On the seasonal return of term limits modification

Here’s a fuller version of that earlier story about Council moving forward with a modified term limits proposal.

calvin-on-term-limits-for-dads

You can almost set your watch by it.

Mayor Annise Parker is in her third and final term, which means it is time for the cycle that has repeated roughly every six years since voters imposed term limits on City Hall in 1991: City Council is discussing asking voters to change those term limits.

This loop started with the late Bob Lanier, whom voters first elected as mayor the same year they chose to cap city officials’ tenures in office, for the first time, at six years: three terms of two years each.

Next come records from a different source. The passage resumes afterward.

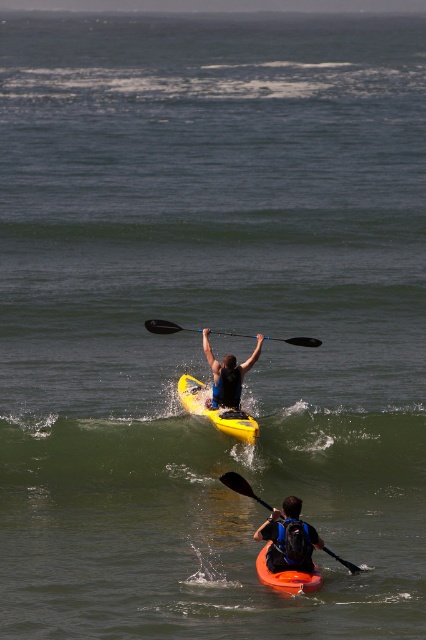 Question: Does matte black kayak at center have a greater width compared to orange matte canoe at lower center?

Choices:
 (A) yes
 (B) no

Answer: (A)

Question: Among these points, which one is farthest from the camera?

Choices:
 (A) (224, 356)
 (B) (149, 438)
 (C) (229, 417)
 (D) (247, 337)

Answer: (D)

Question: Does matte black backpack at lower center have a larger size compared to black plastic paddle at center?

Choices:
 (A) no
 (B) yes

Answer: (A)

Question: Which point is farther to the camera?

Choices:
 (A) (184, 326)
 (B) (224, 392)
 (C) (232, 422)
 (D) (184, 486)

Answer: (A)

Question: Estimate the real-world distances between objects in this image. Which object is closer to the yellow matte kayak at center?

Choices:
 (A) black plastic paddle at center
 (B) black plastic paddle at lower center
 (C) orange matte canoe at lower center

Answer: (A)

Question: Does matte black backpack at lower center come in front of matte black kayak at center?

Choices:
 (A) yes
 (B) no

Answer: (A) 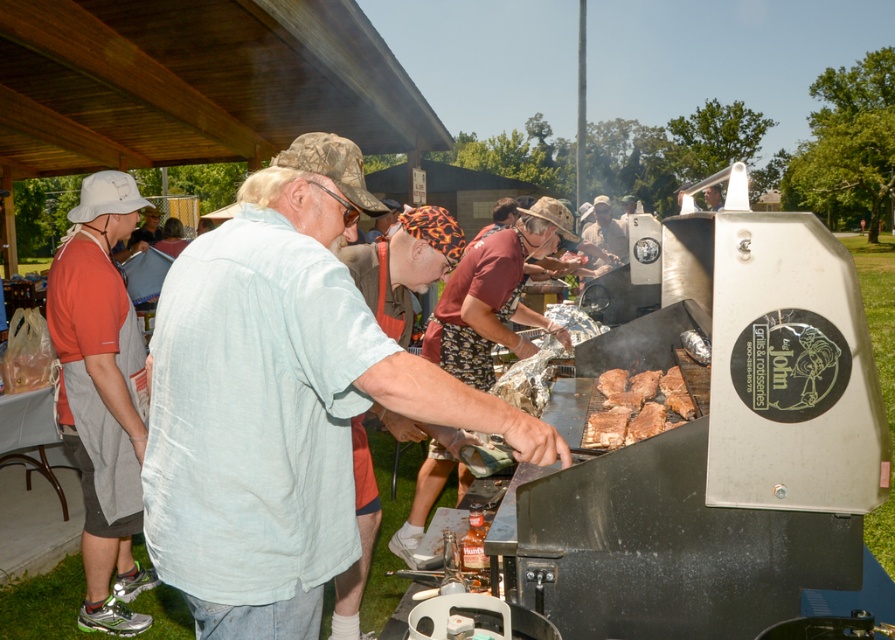 What is the color of the tshirt worn by the person at point [101,396]?

The orange tshirt at left is represented by point [101,396], so the color is orange.

What is the color of the clothing item located at the coordinates point (x=280, y=401)?

The light blue cotton shirt at center is located at point (x=280, y=401). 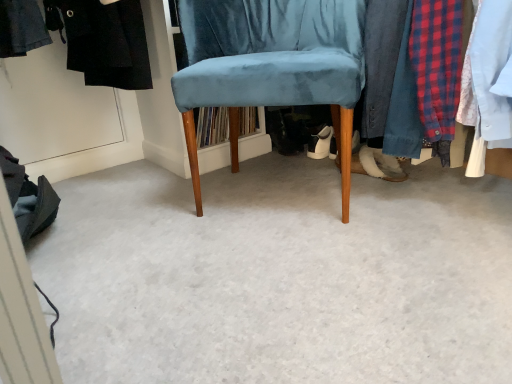 Locate an element on the screen. Image resolution: width=512 pixels, height=384 pixels. blank space to the left of velvet blue chair at center is located at coordinates (136, 205). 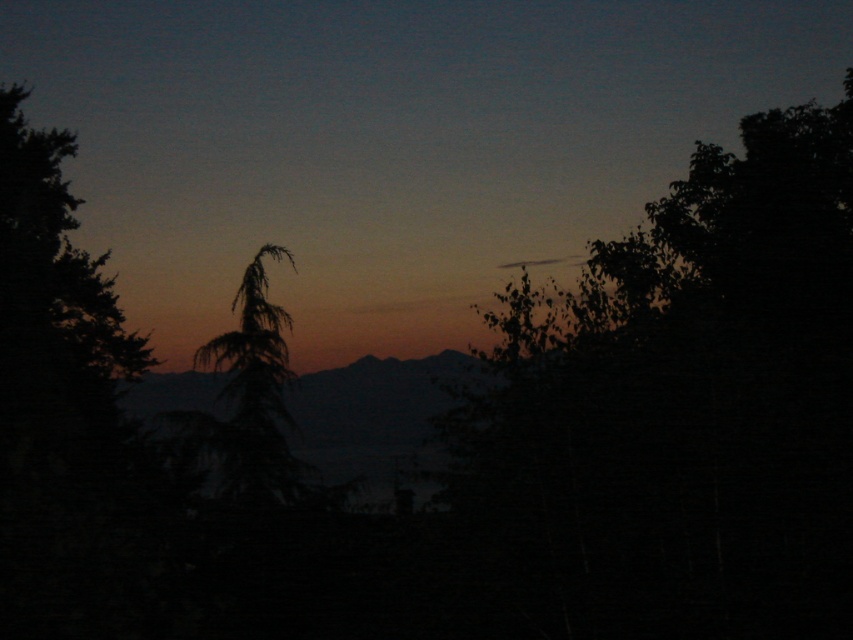 Does silhouette leafy tree at right appear under silhouette coniferous tree at center?

Incorrect, silhouette leafy tree at right is not positioned below silhouette coniferous tree at center.

From the picture: Does silhouette leafy tree at right have a lesser height compared to silhouette coniferous tree at center?

Incorrect, silhouette leafy tree at right's height does not fall short of silhouette coniferous tree at center's.

Does point (833, 152) lie in front of point (201, 352)?

Yes, point (833, 152) is in front of point (201, 352).

I want to click on silhouette leafy tree at right, so click(682, 412). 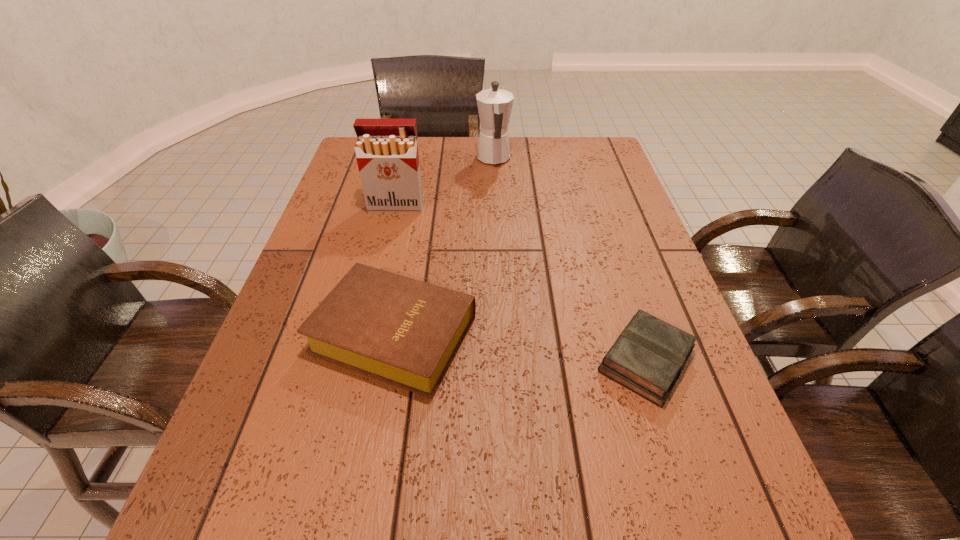 What are the coordinates of `cigarette case present at the left edge` in the screenshot? It's located at (386, 150).

At what (x,y) coordinates should I click in order to perform the action: click on Bible at the left edge. Please return your answer as a coordinate pair (x, y). Looking at the image, I should click on (405, 332).

The height and width of the screenshot is (540, 960). What are the coordinates of `object that is at the right edge` in the screenshot? It's located at (649, 355).

In the image, there is a desktop. Identify the location of vacant space at the far edge. (451, 163).

In the image, there is a desktop. Identify the location of vacant space at the left edge. (219, 452).

In the image, there is a desktop. At what (x,y) coordinates should I click in order to perform the action: click on free space at the right edge. Please return your answer as a coordinate pair (x, y). The height and width of the screenshot is (540, 960). Looking at the image, I should click on (587, 186).

Find the location of a particular element. vacant space that is in between the Bible and the book is located at coordinates (520, 347).

Where is `vacant area between the second shortest object and the shortest object`? vacant area between the second shortest object and the shortest object is located at coordinates (520, 347).

Image resolution: width=960 pixels, height=540 pixels. In order to click on unoccupied area between the second shortest object and the farthest object in this screenshot , I will do `click(444, 246)`.

At what (x,y) coordinates should I click in order to perform the action: click on empty space between the coffeepot and the second farthest object. Please return your answer as a coordinate pair (x, y). The image size is (960, 540). Looking at the image, I should click on (444, 183). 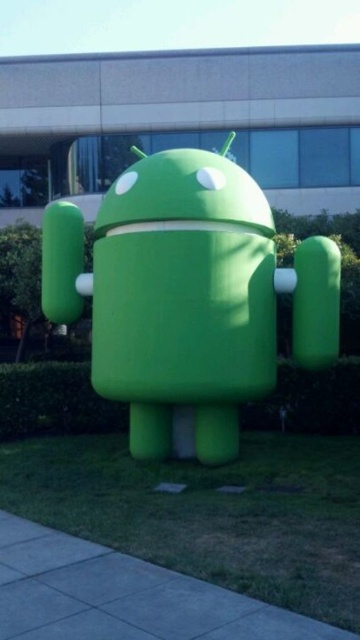 Between green matte robot at center and gray concrete pavement at lower left, which one is positioned lower?

Positioned lower is gray concrete pavement at lower left.

Who is taller, green matte robot at center or gray concrete pavement at lower left?

With more height is green matte robot at center.

Where is `green matte robot at center`? green matte robot at center is located at coordinates (186, 296).

Identify the location of green matte robot at center. (186, 296). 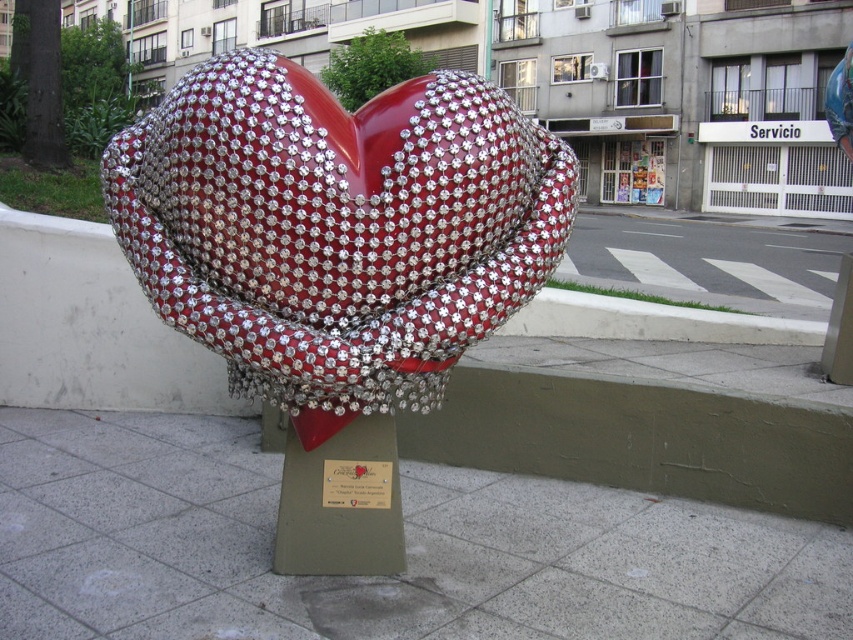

Lanier started as a supporter of term limits, but as his departure approached in 1997 – and his backers pushed a bill in the Legislature to let him stay longer – his stance switched. Both local and state efforts to let him stick around came to naught, however.

Lanier was succeeded by Lee Brown, who pledged to pursue term-limit changes during his final stint in office but didn’t make much progress.

Brown’s successor, Bill White, was careful not to push term-limits reform as he eyed a run for governor, but he did form a commission to study the issue. That group’s recommendations were forwarded in 2010 to City Council. The body failed to place them before voters, concerned that the proposal, by allowing some incumbents to serve longer than six years, would appear self-serving.

These late-term mayoral pushes ignore still other times that City Council members or influential business leaders and political insiders discussed but ultimately dropped plans to push for term-limit changes – most commonly, to switch to two four-year terms – in 1997, 1999, 2001, 2004 and 2012.

Whether 2015 will be added to that list of dates when talk of reform fizzled is up to City Council, which is in the process of discussing reforms to the city charter, including term limits.

See here for the earlier story. I don’t really have much to add to this, I’d just forgotten that Mayors Lanier and Brown had taken a shot at changing the ordinance as well. And I’ll never understand the allure – from the public’s perspective, anyway – of four year terms. I’m in wait-and-see mode for now. Campos has more.